WHAT YOU ARE ASKED TO DO
In the records below, some lines hold the word "using". Copy each of those lines.

DATA FOR THIS TASK
-=-=-=-=-
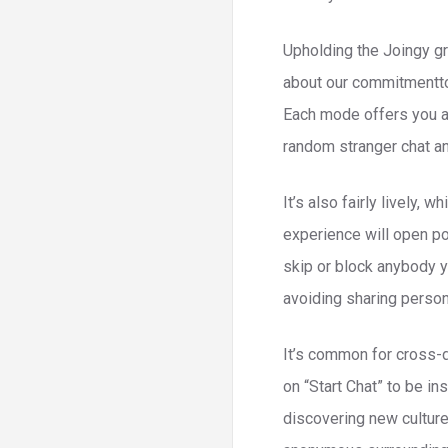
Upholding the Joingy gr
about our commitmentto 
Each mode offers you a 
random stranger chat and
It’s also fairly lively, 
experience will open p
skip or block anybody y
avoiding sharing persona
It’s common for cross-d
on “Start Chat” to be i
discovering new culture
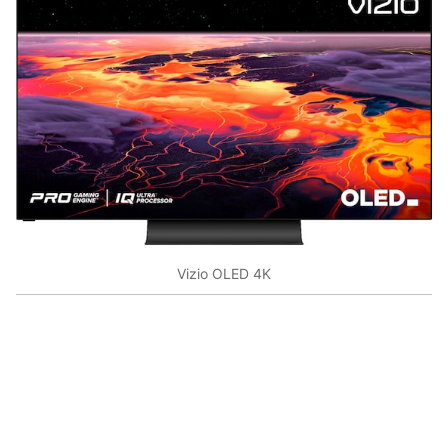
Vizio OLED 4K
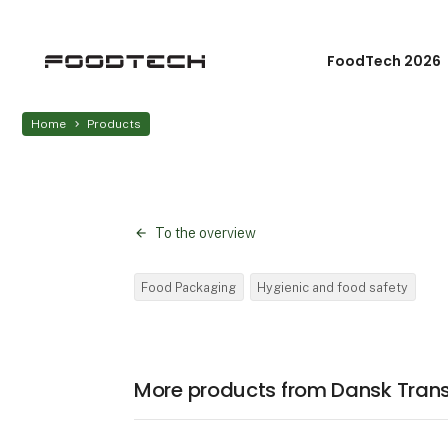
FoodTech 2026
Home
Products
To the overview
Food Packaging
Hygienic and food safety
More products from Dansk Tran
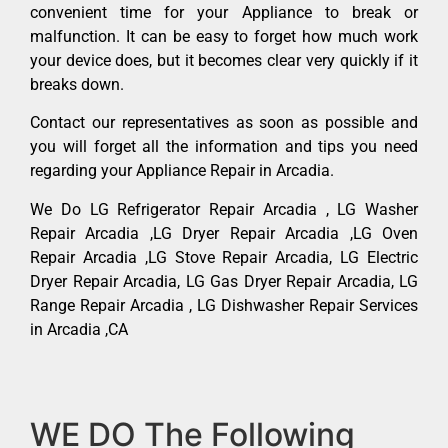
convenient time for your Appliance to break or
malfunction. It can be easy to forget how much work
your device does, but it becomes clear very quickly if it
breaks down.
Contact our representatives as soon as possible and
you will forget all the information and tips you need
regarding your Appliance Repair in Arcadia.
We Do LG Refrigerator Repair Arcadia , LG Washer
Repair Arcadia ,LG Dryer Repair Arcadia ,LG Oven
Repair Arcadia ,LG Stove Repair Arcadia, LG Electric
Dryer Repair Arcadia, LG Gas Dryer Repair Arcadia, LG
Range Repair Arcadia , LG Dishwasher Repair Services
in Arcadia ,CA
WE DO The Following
-=-=-=-=-
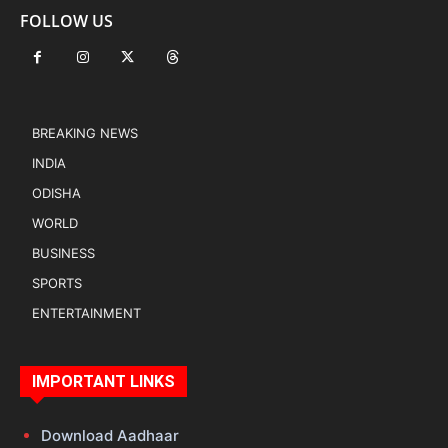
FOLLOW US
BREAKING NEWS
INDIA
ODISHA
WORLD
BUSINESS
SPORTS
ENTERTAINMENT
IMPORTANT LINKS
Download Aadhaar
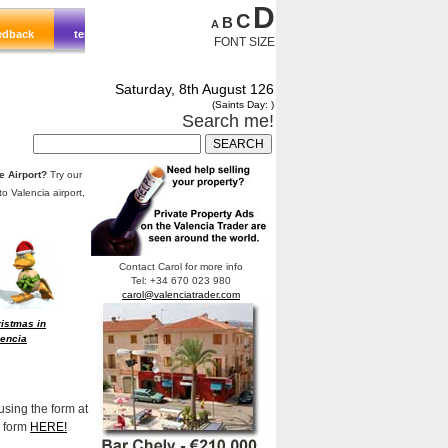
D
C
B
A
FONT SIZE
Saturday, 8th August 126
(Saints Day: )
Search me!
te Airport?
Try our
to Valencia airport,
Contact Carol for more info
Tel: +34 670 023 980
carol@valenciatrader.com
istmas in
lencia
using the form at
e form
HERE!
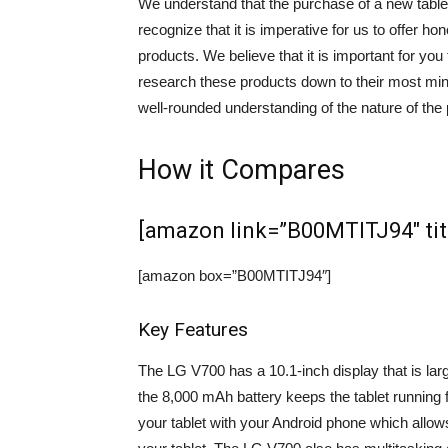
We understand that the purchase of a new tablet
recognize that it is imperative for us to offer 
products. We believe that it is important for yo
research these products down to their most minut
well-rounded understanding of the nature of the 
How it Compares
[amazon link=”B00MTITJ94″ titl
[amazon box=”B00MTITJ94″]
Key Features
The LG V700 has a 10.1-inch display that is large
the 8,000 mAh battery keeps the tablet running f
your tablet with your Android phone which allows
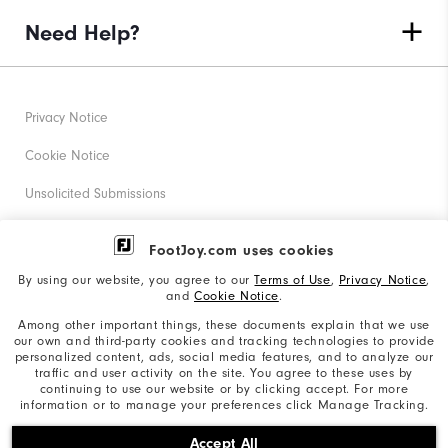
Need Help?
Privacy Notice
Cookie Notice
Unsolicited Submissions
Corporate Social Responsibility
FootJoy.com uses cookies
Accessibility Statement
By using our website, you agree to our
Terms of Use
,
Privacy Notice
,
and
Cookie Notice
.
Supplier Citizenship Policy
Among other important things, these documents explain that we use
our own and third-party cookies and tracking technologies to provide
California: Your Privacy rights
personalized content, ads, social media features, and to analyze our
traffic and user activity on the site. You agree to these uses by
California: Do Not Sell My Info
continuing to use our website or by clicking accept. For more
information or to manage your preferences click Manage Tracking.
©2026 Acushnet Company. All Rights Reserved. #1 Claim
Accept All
-=-=-=-=-
YOUR SOLUTION
using the form at
By using our website, you agree to our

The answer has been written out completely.